EXERCISE REQUIREMENTS: Please give the number of lines in the material below that contain "trong", and provide nothing besides that number.

DATA PROVIDED Block Start

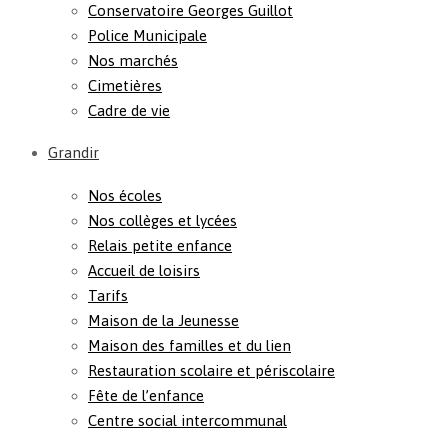
Conservatoire Georges Guillot
Police Municipale
Nos marchés
Cimetières
Cadre de vie
Grandir
Nos écoles
Nos collèges et lycées
Relais petite enfance
Accueil de loisirs
Tarifs
Maison de la Jeunesse
Maison des familles et du lien
Restauration scolaire et périscolaire
Fête de l’enfance
Centre social intercommunal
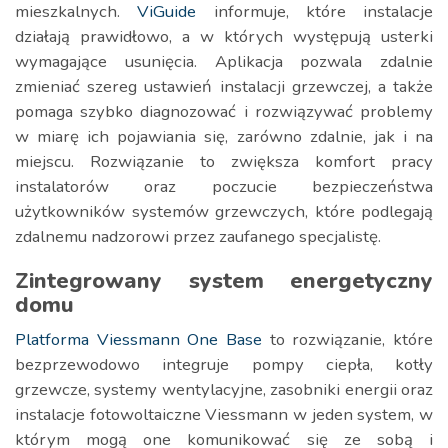
mieszkalnych.
ViGuide
informuje, które instalacje
działają prawidłowo, a w których występują usterki
wymagające usunięcia. Aplikacja pozwala zdalnie
zmieniać szereg ustawień instalacji grzewczej, a także
pomaga szybko diagnozować i rozwiązywać problemy
w miarę ich pojawiania się, zarówno zdalnie, jak i na
miejscu. Rozwiązanie to zwiększa komfort pracy
instalatorów oraz poczucie bezpieczeństwa
użytkowników systemów grzewczych, które podlegają
zdalnemu nadzorowi przez zaufanego specjalistę.
Zintegrowany system energetyczny
domu
Platforma Viessmann One Base
to rozwiązanie, które
bezprzewodowo integruje pompy ciepła, kotły
grzewcze, systemy wentylacyjne, zasobniki energii oraz
instalacje fotowoltaiczne Viessmann w jeden system, w
którym mogą one komunikować się ze sobą i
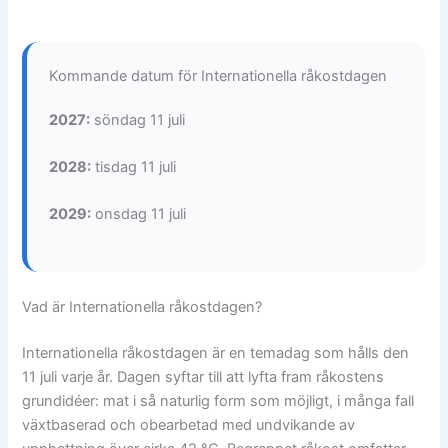
Kommande datum för Internationella råkostdagen
2027:
söndag 11 juli
2028:
tisdag 11 juli
2029:
onsdag 11 juli
Vad är Internationella råkostdagen?
Internationella råkostdagen är en temadag som hålls den
11 juli varje år. Dagen syftar till att lyfta fram råkostens
grundidéer: mat i så naturlig form som möjligt, i många fall
växtbaserad och obearbetad med undvikande av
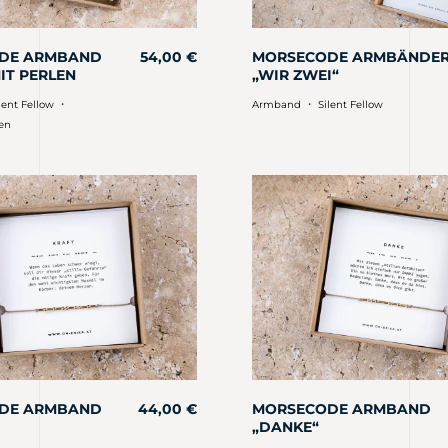
DE ARMBAND
54,00
€
MORSECODE ARMBÄNDE
IT PERLEN
„WIR ZWEI“
・
・
lent Fellow
Armband
Silent Fellow
en
DE ARMBAND
44,00
€
MORSECODE ARMBAND
„DANKE“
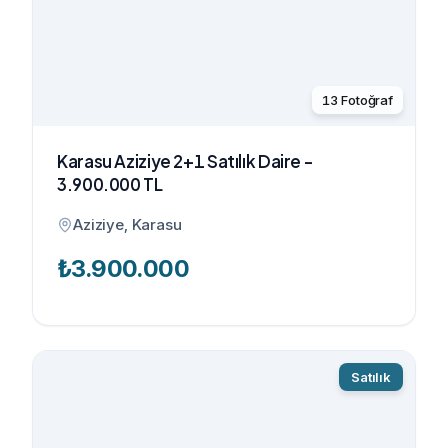
13
Fotoğraf
Karasu Aziziye 2+1 Satılık Daire -
3.900.000 TL
Aziziye, Karasu
₺
3.900.000
Satılık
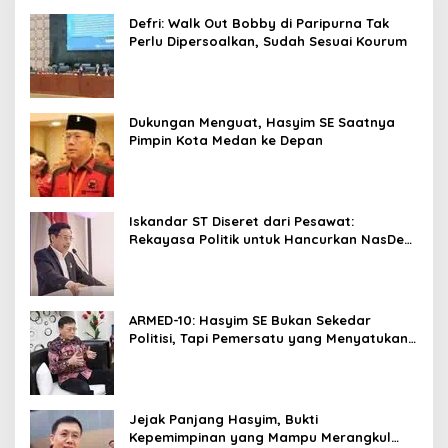
Defri: Walk Out Bobby di Paripurna Tak
Perlu Dipersoalkan, Sudah Sesuai Kourum
Dukungan Menguat, Hasyim SE Saatnya
Pimpin Kota Medan ke Depan
Iskandar ST Diseret dari Pesawat:
Rekayasa Politik untuk Hancurkan NasDem
Sumut ?
ARMED-10: Hasyim SE Bukan Sekedar
Politisi, Tapi Pemersatu yang Menyatukan
Medan dalam Harmoni
Jejak Panjang Hasyim, Bukti
Kepemimpinan yang Mampu Merangkul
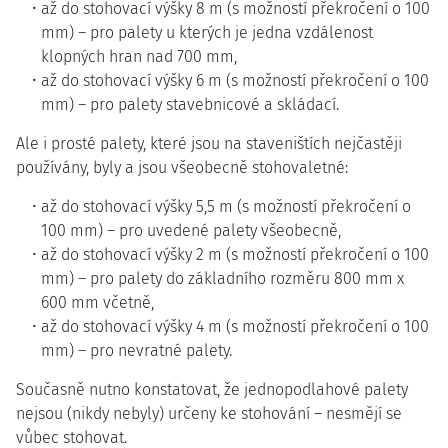
až do stohovací výšky 8 m (s možností překročení o 100
mm) – pro palety u kterých je jedna vzdálenost
klopných hran nad 700 mm,
až do stohovací výšky 6 m (s možností překročení o 100
mm) – pro palety stavebnicové a skládací.
Ale i prosté palety, které jsou na staveništích nejčastěji
používány, byly a jsou všeobecně stohovaletné:
až do stohovací výšky 5,5 m (s možností překročení o
100 mm) – pro uvedené palety všeobecně,
až do stohovací výšky 2 m (s možností překročení o 100
mm) – pro palety do základního rozměru 800 mm x
600 mm včetně,
až do stohovací výšky 4 m (s možností překročení o 100
mm) – pro nevratné palety.
Současně nutno konstatovat, že jednopodlahové palety
nejsou (nikdy nebyly) určeny ke stohování – nesmějí se
vůbec stohovat.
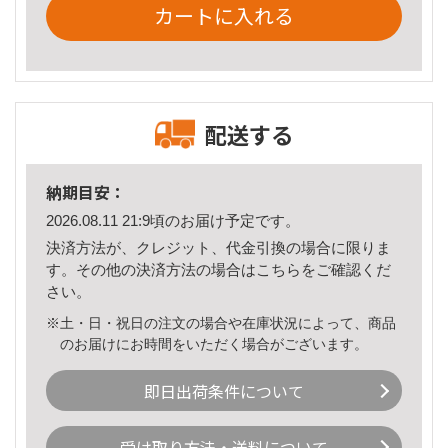
カートに入れる
配送する
納期目安：
2026.08.11 21:9頃のお届け予定です。
決済方法が、クレジット、代金引換の場合に限りま
す。その他の決済方法の場合は
こちら
をご確認くだ
さい。
※土・日・祝日の注文の場合や在庫状況によって、商品
のお届けにお時間をいただく場合がございます。
即日出荷条件について
受け取り方法・送料について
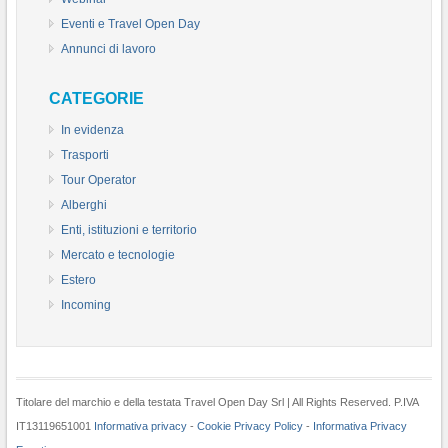
Eventi e Travel Open Day
Annunci di lavoro
CATEGORIE
In evidenza
Trasporti
Tour Operator
Alberghi
Enti, istituzioni e territorio
Mercato e tecnologie
Estero
Incoming
Titolare del marchio e della testata Travel Open Day Srl | All Rights Reserved. P.IVA
IT13119651001
Informativa privacy
-
Cookie Privacy Policy
-
Informativa Privacy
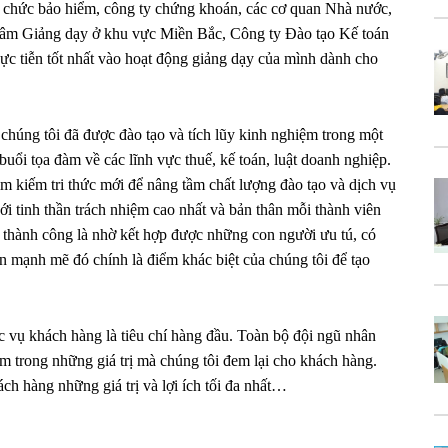
ổ chức bảo hiểm, công ty chứng khoán, các cơ quan Nhà nước,
g tâm Giảng dạy ở khu vực Miền Bắc, Công ty Đào tạo Kế toán
c tiễn tốt nhất vào hoạt động giảng dạy của mình dành cho
chúng tôi đã được đào tạo và tích lũy kinh nghiệm trong một
 buổi tọa đàm về các lĩnh vực thuế, kế toán, luật doanh nghiệp.
tìm kiếm tri thức mới để nâng tầm chất lượng đào tạo và dịch vụ
ới tinh thần trách nhiệm cao nhất và bản thân mỗi thành viên
 thành công là nhờ kết hợp được những con người ưu tú, có
n mạnh mẽ đó chính là điểm khác biệt của chúng tôi để tạo
 vụ khách hàng là tiêu chí hàng đầu. Toàn bộ đội ngũ nhân
m trong những giá trị mà chúng tôi đem lại cho khách hàng.
ch hàng những giá trị và lợi ích tối đa nhất…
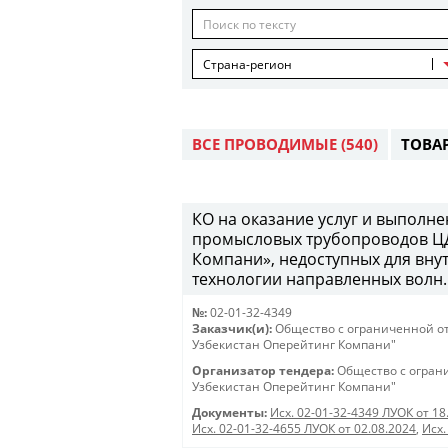
Страна-регион
ВСЕ ПРОВОДИМЫЕ
(540)
ТОВА
КО на оказание услуг и выполн
промысловых трубопроводов Ц
Компани», недоступных для вну
технологии направленных волн.
№:
02-01-32-4349
Заказчик(и):
Общество с ограниченной о
Узбекистан Оперейтинг Компани"
Организатор тендера:
Общество с огран
Узбекистан Оперейтинг Компани"
Документы:
Исх. 02-01-32-4349 ЛУОК от 18
Исх. 02-01-32-4655 ЛУОК от 02.08.2024
,
Исх.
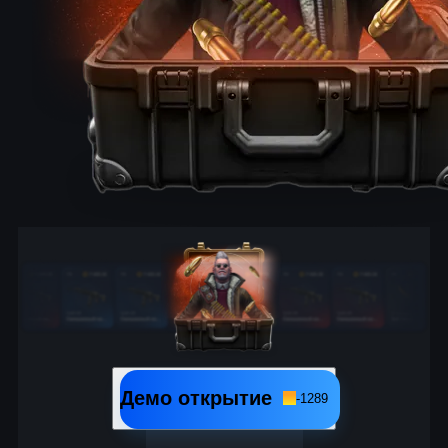
Демо открытие
-
1289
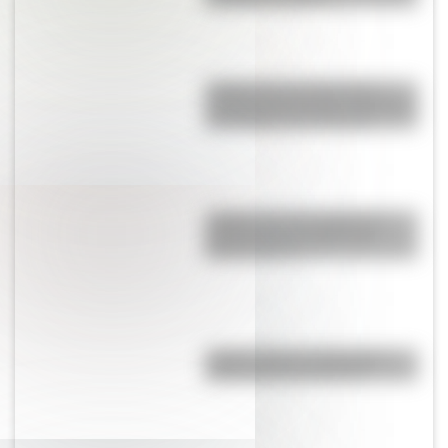
¿Sabías que las tiendas de
campaña del desierto del Sahara
son erigidas por mujeres?
¿Sabías que hay vitrales de
próceres en una iglesia de
Buenos Aires?
¿Sabés cuál es la diferencia
entre un río y un arroyo?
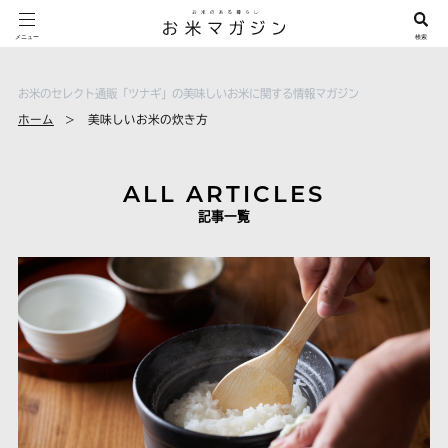
お米のセレクト通販「ツナギ」の美味しいお米に関する情報マガジン
ホーム
美味しいお米の炊き方
ALL ARTICLES
記事一覧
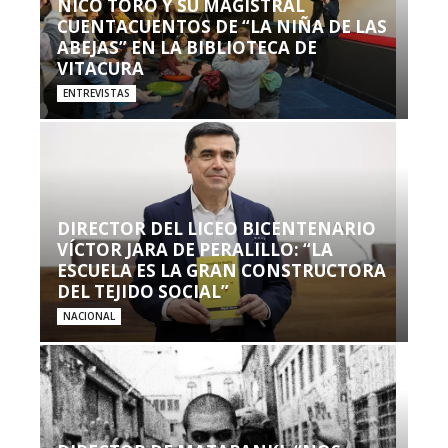
NICO TORO Y SU MAGISTRAL
CUENTACUENTOS DE “LA NIÑA DE LAS
ABEJAS” EN LA BIBLIOTECA DE
VITACURA
ENTREVISTAS
DIRECTOR DEL LICEO BICENTENARIO
VÍCTOR JARA DE PERALILLO: “LA
ESCUELA ES LA GRAN CONSTRUCTORA
DEL TEJIDO SOCIAL”
NACIONAL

DATA PROVIDED Block End

SOLUTION: 2